* [Data provided]
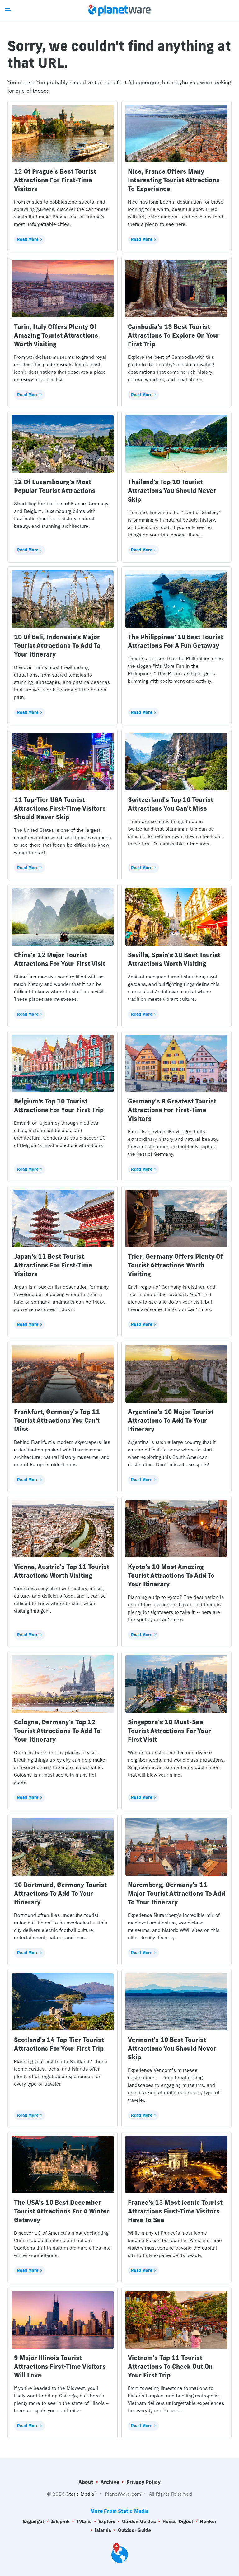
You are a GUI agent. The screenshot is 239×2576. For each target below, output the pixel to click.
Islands (103, 2530)
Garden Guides (139, 2521)
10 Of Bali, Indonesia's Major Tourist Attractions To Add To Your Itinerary (57, 645)
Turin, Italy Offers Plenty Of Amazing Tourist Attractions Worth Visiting (56, 335)
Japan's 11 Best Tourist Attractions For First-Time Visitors (53, 1265)
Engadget (34, 2521)
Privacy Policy (143, 2482)
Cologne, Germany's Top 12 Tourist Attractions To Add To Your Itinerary (57, 1730)
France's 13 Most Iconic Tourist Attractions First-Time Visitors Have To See (175, 2211)
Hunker (208, 2521)
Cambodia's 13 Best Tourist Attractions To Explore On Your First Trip (174, 335)
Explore (106, 2521)
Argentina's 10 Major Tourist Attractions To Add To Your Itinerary (170, 1420)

* [Exercise aim] In the answer, repeat exactly the lines from the top of the entries above through the line with "10 Of Bali, Indonesia's", and leave pictures out of it.

* [Response]
You are a GUI agent. The screenshot is 239×2576. For each target below, output the pixel to click.
Islands (103, 2530)
Garden Guides (139, 2521)
10 Of Bali, Indonesia's Major Tourist Attractions To Add To Your Itinerary (57, 645)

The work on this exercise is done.